The attack Tuesday night was a departure from the seven previous U.S. strikes that had targeted vessels in the Caribbean. Hegseth said on social media that the latest strike killed two people, bringing the death toll to at least 34 from attacks that began last month.

The strike marks an expansion of the military's targeting area in South American waters as well as a shift to Colombia, where much of the cocaine from the world's largest producer is smuggled. Hegseth’s post also draws a direct comparison between the war on terrorism that the U.S. declared after the Sept. 11, 2001, attacks and the Trump administration's crackdown.

“Just as Al Qaeda waged war on our homeland, these cartels are waging war on our border and our people,” Hegseth said, adding “there will be no refuge or forgiveness — only justice.”

Republican President Donald Trump has justified the strikes by asserting that the United States is engaged in an “armed conflict” with drug cartels and proclaiming the criminal organizations as unlawful combatants, relying on the same legal authority used by President George W. Bush's administration when it declared a war on terrorism.

In a brief video Hegseth posted Wednesday, a small boat, half-filled with brown packages, is seen moving along the water.

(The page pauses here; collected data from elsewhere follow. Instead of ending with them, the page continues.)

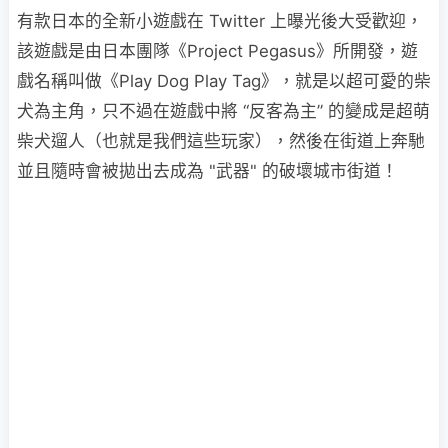
有款日本的全新小遊戲在 Twitter 上曝光後大受歡迎，
該遊戲是由日本團隊《Project Pegasus》所開發，遊
戲名稱叫做《Play Dog Play Tag》，就是以超可愛的柴
犬為主角，只不過在遊戲中將 “反客為主” 的變成是超萌
柴犬遛人（也就是我們這些玩家），然後在街道上奔馳
並且隨時會被拋出去成為 "武器" 的破壞城市街道！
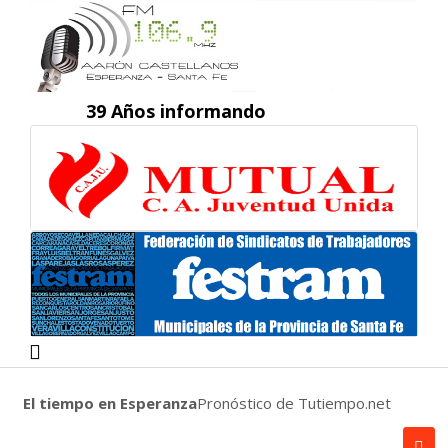
39 Años informando
El tiempo en Esperanza
Pronóstico de Tutiempo.net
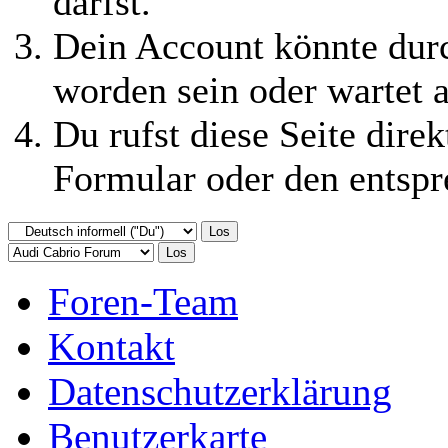
darfst.
Dein Account könnte durc
worden sein oder wartet a
Du rufst diese Seite direk
Formular oder den entspr
Foren-Team
Kontakt
Datenschutzerklärung
Benutzerkarte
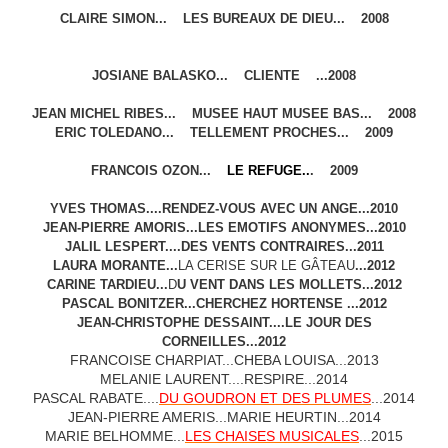
CLAIRE SIMON... LES BUREAUX DE DIEU... 2008
JOSIANE BALASKO... CLIENTE ...2008
JEAN MICHEL RIBES... MUSEE HAUT MUSEE BAS... 2008
ERIC TOLEDANO... TELLEMENT PROCHES... 2009
FRANCOIS OZON...
LE REFUGE
..
. 2009
YVES THOMAS....
RENDEZ-VOUS AVEC UN ANGE
...2010
JEAN-PIERRE AMORIS...
LES EMOTIFS ANONYMES
...2010
JALIL LESPERT....
DES VENTS CONTRAIRES
...2011
LAURA MORANTE...
LA CERISE SUR LE GÂTEAU
...2012
CARINE TARDIEU...
D
U VENT DANS LES MOLLETS...2012
PASCAL BONITZER...CHERCHEZ HORTENSE
...2012
JEAN-CHRISTOPHE DESSAINT....LE JOUR DES
CORNEILLES...2012
FRANCOISE CHARPIAT...CHEBA LOUISA...2013
MELANIE LAURENT....RESPIRE...2014
PASCAL RABATE....
DU GOUDRON ET DES PLUMES
...2014
JEAN-PIERRE AMERIS...MARIE HEURTIN...2014
MARIE BELHOMME...
LES CHAISES MUSICALES
...2015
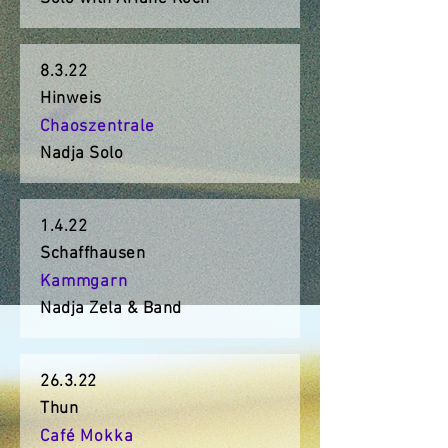
8.3.22
Hinweis
Chaoszentrale
Nadja Solo
1.4.22
Schaffhausen
Kammgarn
Nadja Zela & Band
26.3.22
Thun
Café Mokka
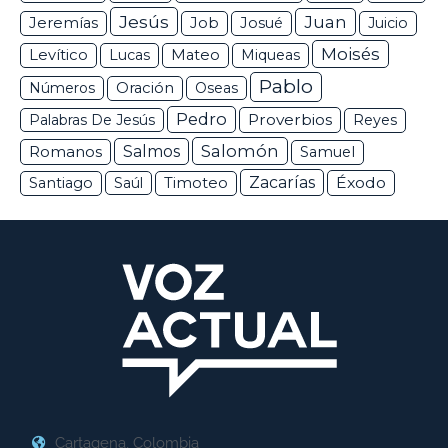
Jesús
Juan
Jeremías
Job
Josué
Juicio
Moisés
Levítico
Lucas
Mateo
Miqueas
Pablo
Números
Oración
Oseas
Pedro
Proverbios
Palabras De Jesús
Reyes
Salomón
Romanos
Salmos
Samuel
Zacarías
Éxodo
Santiago
Saúl
Timoteo
Cartagena, Colombia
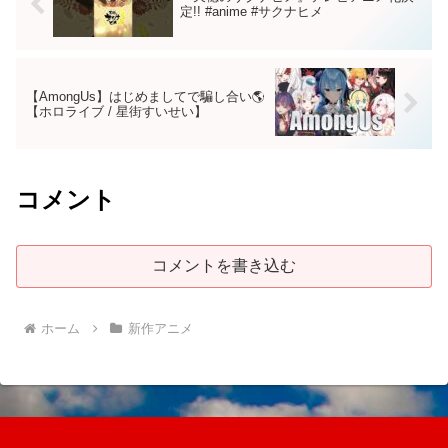
定!! #anime #サクナヒメ
【AmongUs】はじめましてで騙し合い🌎
【ホロライブ / 星街すいせい】
コメント
コメントを書き込む
ホーム
新作アニメ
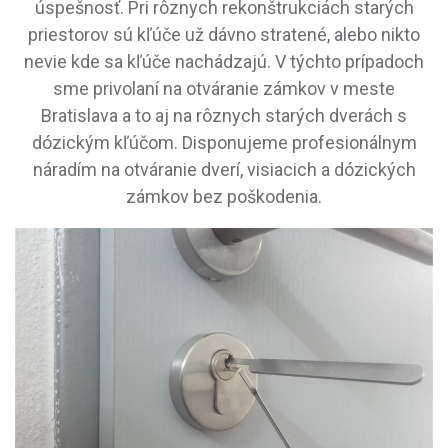
úspešnosť. Pri rôznych rekonštrukciách starých
priestorov sú kľúče už dávno stratené, alebo nikto
nevie kde sa kľúče nachádzajú. V týchto prípadoch
sme privolaní na otváranie zámkov v meste
Bratislava a to aj na rôznych starých dverách s
dózickým kľúčom. Disponujeme profesionálnym
náradím na otváranie dverí, visiacich a dózických
zámkov bez poškodenia.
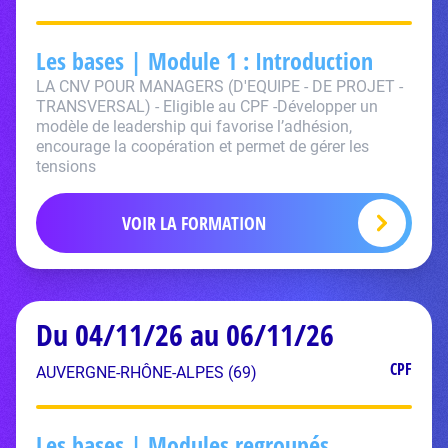
Les bases | Module 1 : Introduction
LA CNV POUR MANAGERS (D'EQUIPE - DE PROJET -
TRANSVERSAL) - Eligible au CPF -Développer un
modèle de leadership qui favorise l’adhésion,
encourage la coopération et permet de gérer les
tensions
VOIR LA FORMATION
Du 04/11/26 au 06/11/26
CPF
AUVERGNE-RHÔNE-ALPES (69)
Les bases | Modules regroupés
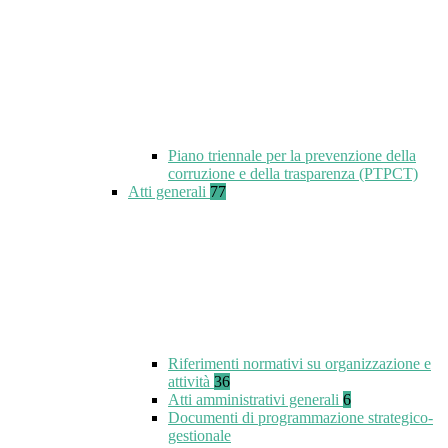
Piano triennale per la prevenzione della
corruzione e della trasparenza (PTPCT)
Atti generali
77
Riferimenti normativi su organizzazione e
attività
36
Atti amministrativi generali
6
Documenti di programmazione strategico-
gestionale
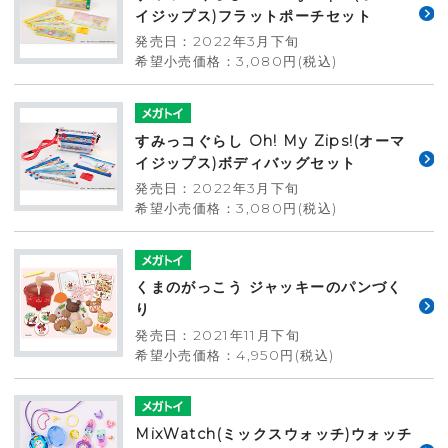
イジップス)フラットポーチセット
発売日：2022年3月下旬
希望小売価格：3,080円(税込)
すみっコぐらし Oh! My Zips!(オーマ
イジップス)ボディバッグセット
発売日：2022年3月下旬
希望小売価格：3,080円(税込)
くまのがっこう ジャッキーのパンづく
り
発売日：2021年11月下旬
希望小売価格：4,950円(税込)
MixWatch(ミックスウォッチ)ウォッチ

Several seconds into the video, the boat explodes and is seen floating motionless on the water in flames.

The administration has sidestepped prosecuting any of the occupants of the alleged drug-running vessels after returning two survivors of an earlier strike to their home countries of Ecuador and Colombia.

Ecuadorian officials later said they released the man that was returned to their country, saying that they had no evidence he committed a crime in their country.

The U.S. military has built up an unusually large force in the Caribbean Sea and the waters off the coast of Venezuela since this summer, raising speculation that Trump could try to topple raising Venezuelan President Nicolás Maduro. He faces charges of narcoterrorism in the U.S.

The bulk of American overdose deaths are from fentanyl, which is transported by land from Mexico. While Venezuela is a major drug transit zone, about 75% of the cocaine produced in Colombia is smuggled through the eastern Pacific Ocean, not the Caribbean.